[Stored data]:

[Start of section]

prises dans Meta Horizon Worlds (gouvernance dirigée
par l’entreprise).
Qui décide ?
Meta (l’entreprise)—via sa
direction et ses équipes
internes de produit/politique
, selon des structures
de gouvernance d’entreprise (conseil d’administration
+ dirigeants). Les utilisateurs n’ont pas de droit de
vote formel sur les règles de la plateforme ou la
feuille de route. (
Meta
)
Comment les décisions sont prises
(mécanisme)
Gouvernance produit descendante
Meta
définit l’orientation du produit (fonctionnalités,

[End of section]

[Task to complete]: Which lines run from the one containing "Gouvernance produit descendante" to the end of the data? Output them exactly, with nothing added.

[Answer to this problem]:
Gouvernance produit descendante
Meta
définit l’orientation du produit (fonctionnalités,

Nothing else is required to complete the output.